Would An Emissions Deal Break The Deadlock Over Keystone XL?
Bloomberg and others have reported that in August the Canadian Prime Minister sent a letter to President Obama, proposing to work with the US to reduce greenhouse gas emissions from the oil and gas sector as a way to facilitate US approval of the Keystone XL pipeline (KXL.) The only surprising aspect of this story, if accurate, is that it has taken so long for so obvious a solution to be floated. If, as I believe, opposition to the pipeline has little to do with potential spills and local rights of way, and everything to do with the emissions profile of Canadian oil sands crude — accurately or not — then environmentalists should welcome this overture.
All CO2 Is Equivalent
You would never know it from protest slogans conflating all types of air pollution as if they were identical, but the characteristics and effects of greenhouse gases (GHGs) like CO2 are very different from the smog-forming emissions from automobile tailpipes or the sulfate pollution from coal power plants. For that matter, air containing 400 ppm of CO2 (0.04%) is no more harmful to breathe than pre-industrial air with 280 ppm of CO2. More relevant to the current topic, it is also a fact that the climate consequences of each ton of CO2 emitted to the atmosphere are the same as for every other ton, regardless of where they are emitted or from what source. While scientists can distinguish CO2 from fossil fuel combustion from the CO2 you just exhaled, based on differences in the ratio of carbon isotopes they carry, the effect of these on global warming is essentially identical.
That sounds trivial, yet it has great importance for expanding our options for managing the accumulation of these gases in earth’s atmosphere. Not only don’t we have to handle GHGs the way we do local air pollutants, it can be more effective not to. In practical terms, that means that unlike the well-established approaches for mitigating smog, it isn’t necessary to tackle all GHG emissions at the source, particularly when it’s expensive or impractical to do so. Saving a ton of CO2 by preventing deforestation or improving vehicle fuel economy is exactly equivalent in its effect on the climate to reducing a ton of CO2 emitted from producing oil, which accounts for less than 20% of the emissions from the oil value chain.
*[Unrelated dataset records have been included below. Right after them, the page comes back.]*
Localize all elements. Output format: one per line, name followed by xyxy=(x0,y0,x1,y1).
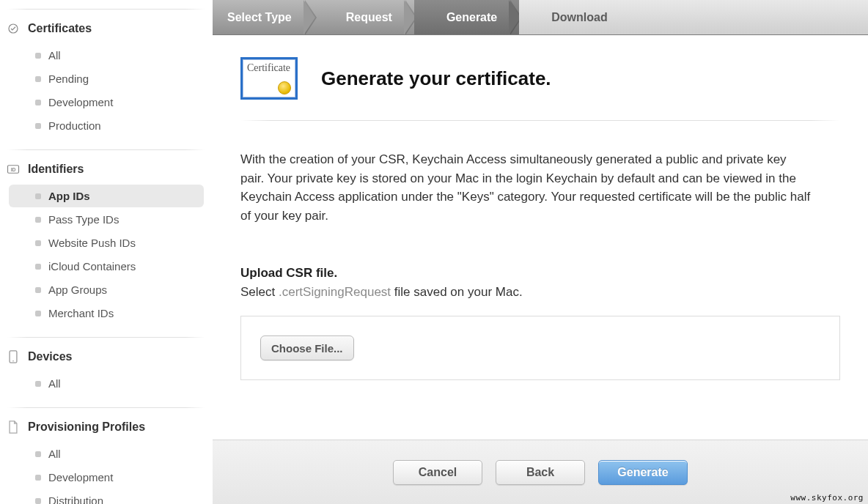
sidebar-item-icloud-containers[interactable]: iCloud Containers xyxy=(9,255,204,278)
sidebar-item-pass-type-ids[interactable]: Pass Type IDs xyxy=(9,208,204,231)
step-label: Select Type xyxy=(227,11,292,24)
certificate-icon: Certificate xyxy=(240,57,298,100)
document-icon xyxy=(6,420,21,434)
cancel-button[interactable]: Cancel xyxy=(393,460,482,485)
upload-sub-ext: .certSigningRequest xyxy=(279,285,391,299)
content: Certificate Generate your certificate. W… xyxy=(213,35,868,440)
upload-subtext: Select .certSigningRequest file saved on… xyxy=(240,285,840,300)
step-request[interactable]: Request xyxy=(314,0,414,34)
bullet-icon xyxy=(35,475,41,481)
seal-icon xyxy=(278,81,291,94)
sidebar-item-label: All xyxy=(48,377,196,390)
sidebar-item-cert-pending[interactable]: Pending xyxy=(9,67,204,90)
sidebar-header-provisioning[interactable]: Provisioning Profiles xyxy=(0,414,213,439)
wizard-steps: Select Type Request Generate Download xyxy=(213,0,868,35)
sidebar-item-label: Merchant IDs xyxy=(48,307,196,319)
footer: Cancel Back Generate www.skyfox.org xyxy=(213,440,868,504)
sidebar-header-label: Devices xyxy=(28,350,73,363)
sidebar-section-certificates: Certificates All Pending Development Pro… xyxy=(0,15,213,144)
sidebar-item-label: Distribution xyxy=(48,494,196,504)
step-label: Generate xyxy=(446,11,497,24)
step-label: Download xyxy=(551,11,607,24)
generate-button[interactable]: Generate xyxy=(598,460,688,485)
bullet-icon xyxy=(35,76,41,82)
sidebar-header-certificates[interactable]: Certificates xyxy=(0,15,213,40)
sidebar-item-label: App IDs xyxy=(48,190,196,202)
upload-zone: Choose File... xyxy=(240,316,840,380)
sidebar-header-label: Identifiers xyxy=(28,163,84,176)
sidebar-header-devices[interactable]: Devices xyxy=(0,344,213,368)
sidebar-item-label: iCloud Containers xyxy=(48,260,196,273)
bullet-icon xyxy=(35,217,41,223)
sidebar-item-prov-all[interactable]: All xyxy=(9,442,204,465)
sidebar-item-prov-development[interactable]: Development xyxy=(9,466,204,489)
step-select-type[interactable]: Select Type xyxy=(213,0,314,34)
sidebar-item-prov-distribution[interactable]: Distribution xyxy=(9,489,204,504)
hero: Certificate Generate your certificate. xyxy=(240,57,840,100)
sidebar-item-website-push-ids[interactable]: Website Push IDs xyxy=(9,231,204,254)
bullet-icon xyxy=(35,193,41,199)
upload-sub-suffix: file saved on your Mac. xyxy=(391,285,523,299)
bullet-icon xyxy=(35,311,41,316)
seal-check-icon xyxy=(6,21,21,36)
id-badge-icon: ID xyxy=(6,162,21,177)
main: Select Type Request Generate Download Ce… xyxy=(213,0,868,504)
sidebar-section-identifiers: ID Identifiers App IDs Pass Type IDs Web… xyxy=(0,156,213,331)
sidebar-item-label: Website Push IDs xyxy=(48,237,196,249)
sidebar-item-label: Pending xyxy=(48,73,196,85)
sidebar-item-label: Development xyxy=(48,96,196,108)
divider xyxy=(240,120,840,121)
sidebar-item-label: All xyxy=(48,448,196,460)
sidebar-item-label: Pass Type IDs xyxy=(48,213,196,226)
certificate-thumb-text: Certificate xyxy=(243,59,295,77)
sidebar-item-cert-production[interactable]: Production xyxy=(9,114,204,137)
sidebar-item-app-groups[interactable]: App Groups xyxy=(9,278,204,301)
step-download: Download xyxy=(519,0,868,34)
svg-point-4 xyxy=(12,360,14,362)
sidebar-header-label: Provisioning Profiles xyxy=(28,420,145,434)
sidebar-item-cert-development[interactable]: Development xyxy=(9,91,204,114)
svg-text:ID: ID xyxy=(11,167,16,172)
bullet-icon xyxy=(35,381,41,387)
sidebar-item-devices-all[interactable]: All xyxy=(9,372,204,395)
sidebar-section-provisioning: Provisioning Profiles All Development Di… xyxy=(0,414,213,504)
upload-heading: Upload CSR file. xyxy=(240,266,840,281)
bullet-icon xyxy=(35,287,41,293)
choose-file-button[interactable]: Choose File... xyxy=(260,336,354,360)
step-label: Request xyxy=(346,11,392,24)
sidebar: Certificates All Pending Development Pro… xyxy=(0,0,213,504)
sidebar-item-cert-all[interactable]: All xyxy=(9,44,204,67)
bullet-icon xyxy=(35,100,41,105)
bullet-icon xyxy=(35,240,41,246)
bullet-icon xyxy=(35,451,41,457)
bullet-icon xyxy=(35,53,41,59)
bullet-icon xyxy=(35,264,41,270)
back-button[interactable]: Back xyxy=(496,460,585,485)
sidebar-item-merchant-ids[interactable]: Merchant IDs xyxy=(9,302,204,325)
page-title: Generate your certificate. xyxy=(321,67,551,90)
bullet-icon xyxy=(35,498,41,504)
sidebar-header-label: Certificates xyxy=(28,22,92,35)
body-paragraph: With the creation of your CSR, Keychain … xyxy=(240,150,812,225)
sidebar-item-label: All xyxy=(48,49,196,62)
sidebar-item-label: Production xyxy=(48,119,196,132)
sidebar-section-devices: Devices All xyxy=(0,344,213,401)
sidebar-item-app-ids[interactable]: App IDs xyxy=(9,185,204,207)
sidebar-item-label: App Groups xyxy=(48,284,196,296)
step-generate[interactable]: Generate xyxy=(414,0,519,34)
device-icon xyxy=(6,349,21,364)
watermark: www.skyfox.org xyxy=(790,493,864,503)
sidebar-item-label: Development xyxy=(48,471,196,483)
bullet-icon xyxy=(35,123,41,129)
upload-sub-prefix: Select xyxy=(240,285,279,299)
sidebar-header-identifiers[interactable]: ID Identifiers xyxy=(0,156,213,181)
A Test of All Parties’ Seriousness
Unsurprisingly, Prime Minister Harper’s proposal has been greeted with skepticism by some environmental groups, including a representative of Sierra Club Canada who expressed doubt that Mr. Harper was serious. I am in no position to comment on that, other than to point out that entering into negotiations on a proposal such as this one would be an excellent test of his government’s seriousness about reducing emissions.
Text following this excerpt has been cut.